I thought the workshop went really well this year! I loved the selection of speakers, and the interesting topics they’re working on! It is clear to me that the field is moving towards focuses on safety, deployments, and user interfaces. There is still a place for technical innovations to model the unique nature of clinical data, but as this field matures, Spiderman reminds us that our great power comes with the great responsibility to think about the impact these tools will start to have on the world. And very importantly, we need to be working with clinical collaborators to understand the context of these tools. At the 2016 NeurIPS ML4H workshop, the first keynote speaker, Dr. Leo Celi (an intensivist at Beth Israel), said that if you can’t find a clinical collaborator, then you should take your valuable brain power and work on a different field rather than “waste your time” working on healthcare data without a clinician.
Speaking of Leo (who is an MD), that reminds me of another recurring note from throughout the day that I had. There were a few speakers who said that although ML has its problems, doctors aren’t very good either. To be honest, that point really rubs me the wrong way when it comes from a non-clinician. Yes, clinicians get many things wrong. But computer scientists get a lot of things wrong too. No field holds a monopoly on failures or arrogance. However, I believe it is counterproductive for computer scientists to throw doctors under the bus; that will hurt the trust between two communities that NEED to build bridges. I think we computer science folks need to be humble and partner with clinical collaborators and let the clinicians police their own arrogance. Our technology has also been causing a lot of harm to society, between social media disrupting democracy and algorithmic bias exacerbating inequities.
Also, I’d like to once again reiterate how grateful I am that these talks were recorded! That’s really great for science 🙂
As one last note, I noticed that the gender breakdown of spotlights and invited speakers was: 10/17 (59%) men, 7/17 (41% women). This is certainly much better than many conferences I’ve been to in the past… but that said, I think we should be shooting for 50% representation unless one has a really good reason otherwise. I do appreciate that the organizers likely put effort into this already, but we all have our roles to play, and in this case, I’m happy to be the one on the outside reminding them that they can do better.
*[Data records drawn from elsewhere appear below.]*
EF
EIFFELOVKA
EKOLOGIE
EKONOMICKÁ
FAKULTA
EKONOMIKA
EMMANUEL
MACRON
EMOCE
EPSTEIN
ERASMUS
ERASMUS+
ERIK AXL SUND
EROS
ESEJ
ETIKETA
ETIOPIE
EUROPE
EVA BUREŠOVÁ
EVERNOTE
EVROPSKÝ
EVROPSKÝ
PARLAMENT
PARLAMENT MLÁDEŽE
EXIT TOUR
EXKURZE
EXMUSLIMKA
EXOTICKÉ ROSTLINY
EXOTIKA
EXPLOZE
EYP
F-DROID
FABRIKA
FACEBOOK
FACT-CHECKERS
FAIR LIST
Speaking of gender representation, I wanted to audit myself to ensure word count fairness in what I wrote. For talks that had multiple speakers, I attributed the whole writeup to each of them (i.e. double-counted the writing). The word counts here do not count figure captions or excerpted quotes from authors’ papers. When I ran the initial check, I saw concerning disparities that I didn’t have a good justification for: I was writing less about women speakers than men speakers. I felt that needed to be addressed/corrected. Here are the results of the revised writeups:
- Initial Version
- Invited Speakers: 485 words/woman, 568 words/man
- Spotlight Speakers: 307 words/woman, 375 words/man
- Panel: 635 words for men, 465 words for women
- Revised Version
- Invited Speakers: 567 words/woman, 568 words/man
- Spotlight Speakers: 356 words/woman, 358 words/man
- Panel: 591 words for men, 591 words for women
Corrections and Updates
12/29/2019: I realized I did basic math wrong. 10/17 is 59%, not 63%.